● Your goal: Using the records below, copy exactly the part that opens with the line holding "掲載している各種情報は、ミーカンパニー株式会社および" and closes with the line holding "folgreiche LASER-Messe nach drei", minus the pictures.

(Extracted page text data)
- - -
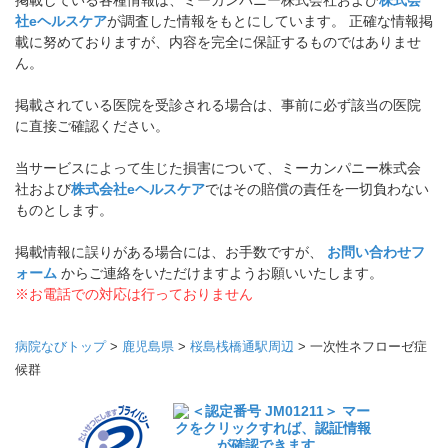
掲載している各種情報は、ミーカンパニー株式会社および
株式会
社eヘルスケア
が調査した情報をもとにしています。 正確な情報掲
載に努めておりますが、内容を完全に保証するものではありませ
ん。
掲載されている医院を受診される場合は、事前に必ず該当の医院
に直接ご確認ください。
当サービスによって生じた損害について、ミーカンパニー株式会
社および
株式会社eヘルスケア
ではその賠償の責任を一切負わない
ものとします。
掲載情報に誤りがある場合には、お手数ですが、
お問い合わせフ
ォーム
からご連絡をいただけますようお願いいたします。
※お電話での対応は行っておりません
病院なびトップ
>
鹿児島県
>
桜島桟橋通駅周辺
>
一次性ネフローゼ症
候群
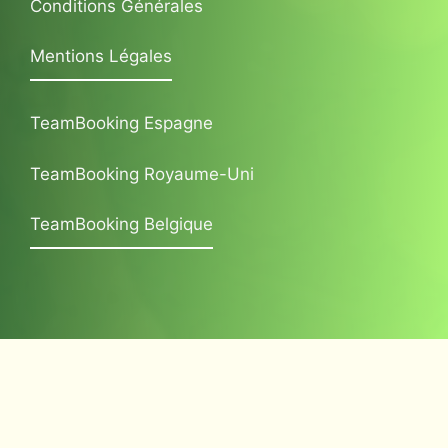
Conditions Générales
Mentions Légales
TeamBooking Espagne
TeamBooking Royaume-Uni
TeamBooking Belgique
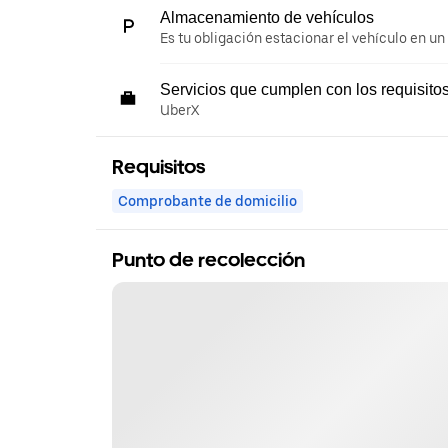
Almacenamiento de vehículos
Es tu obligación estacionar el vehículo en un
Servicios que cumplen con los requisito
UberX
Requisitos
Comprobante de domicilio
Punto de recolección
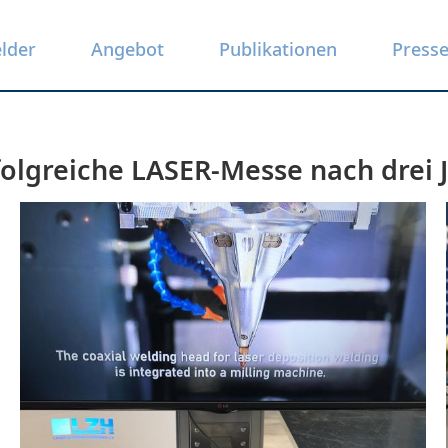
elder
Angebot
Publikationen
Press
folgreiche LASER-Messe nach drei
- - -
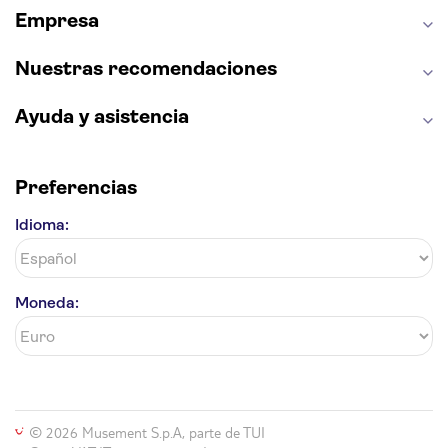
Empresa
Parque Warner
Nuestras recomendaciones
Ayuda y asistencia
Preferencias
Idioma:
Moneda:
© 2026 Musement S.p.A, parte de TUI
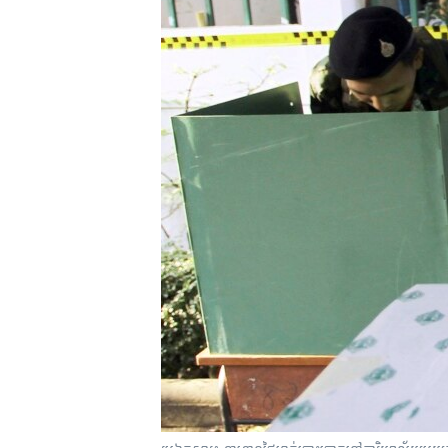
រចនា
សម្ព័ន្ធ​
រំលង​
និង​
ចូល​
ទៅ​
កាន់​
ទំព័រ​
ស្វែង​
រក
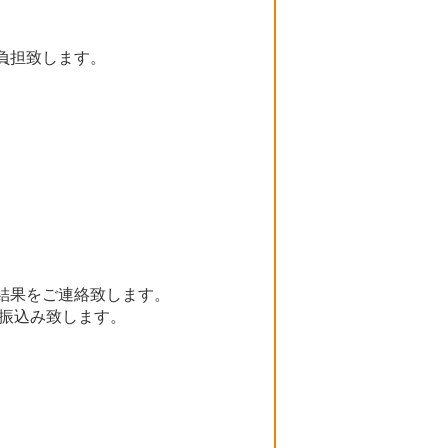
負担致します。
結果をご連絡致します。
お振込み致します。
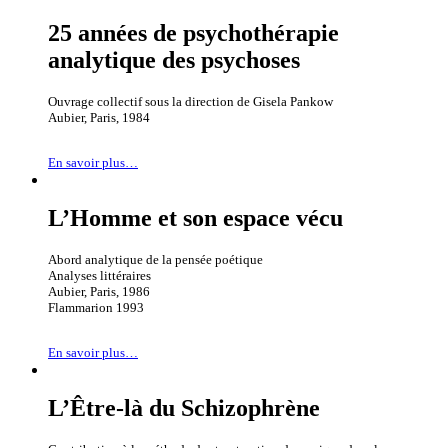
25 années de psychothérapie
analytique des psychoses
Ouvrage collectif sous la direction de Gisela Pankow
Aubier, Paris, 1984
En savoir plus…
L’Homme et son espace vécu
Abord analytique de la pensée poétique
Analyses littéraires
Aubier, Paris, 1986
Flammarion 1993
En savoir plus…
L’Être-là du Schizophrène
- - -
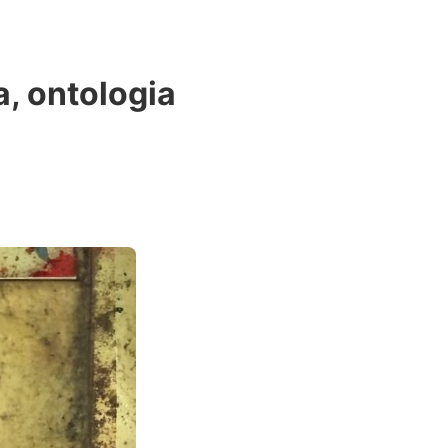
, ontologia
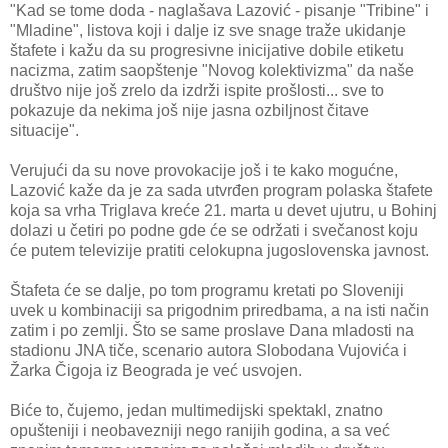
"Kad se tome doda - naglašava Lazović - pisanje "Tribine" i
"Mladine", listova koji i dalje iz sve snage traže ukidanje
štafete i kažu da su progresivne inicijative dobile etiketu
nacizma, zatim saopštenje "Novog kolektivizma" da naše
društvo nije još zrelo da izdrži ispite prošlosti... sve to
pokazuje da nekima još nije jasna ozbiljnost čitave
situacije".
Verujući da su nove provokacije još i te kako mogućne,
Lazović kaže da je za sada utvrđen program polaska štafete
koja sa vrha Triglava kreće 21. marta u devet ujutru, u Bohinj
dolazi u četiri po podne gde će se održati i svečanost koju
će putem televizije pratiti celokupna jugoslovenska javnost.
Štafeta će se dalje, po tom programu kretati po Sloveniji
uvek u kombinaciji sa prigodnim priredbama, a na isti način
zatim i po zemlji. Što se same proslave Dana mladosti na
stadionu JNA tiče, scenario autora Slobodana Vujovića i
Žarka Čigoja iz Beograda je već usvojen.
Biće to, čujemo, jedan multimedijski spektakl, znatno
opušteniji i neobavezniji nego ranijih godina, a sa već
- - -
● The answer:
掲載している各種情報は、ミーカンパニー株式会社および
株式会
社eヘルスケア
が調査した情報をもとにしています。 正確な情報掲
載に努めておりますが、内容を完全に保証するものではありませ
ん。
掲載されている医院を受診される場合は、事前に必ず該当の医院
に直接ご確認ください。
当サービスによって生じた損害について、ミーカンパニー株式会
社および
株式会社eヘルスケア
ではその賠償の責任を一切負わない
ものとします。
掲載情報に誤りがある場合には、お手数ですが、
お問い合わせフ
ォーム
からご連絡をいただけますようお願いいたします。
※お電話での対応は行っておりません
病院なびトップ
>
鹿児島県
>
桜島桟橋通駅周辺
>
一次性ネフローゼ症
候群
Conditions Générales
Mentions Légales
TeamBooking Espagne
TeamBooking Royaume-Uni
TeamBooking Belgique
Almacenamiento de vehículos
Es tu obligación estacionar el vehículo en un
Servicios que cumplen con los requisito
UberX
Requisitos
Comprobante de domicilio
Punto de recolección
elder
Angebot
Publikationen
Press
folgreiche LASER-Messe nach drei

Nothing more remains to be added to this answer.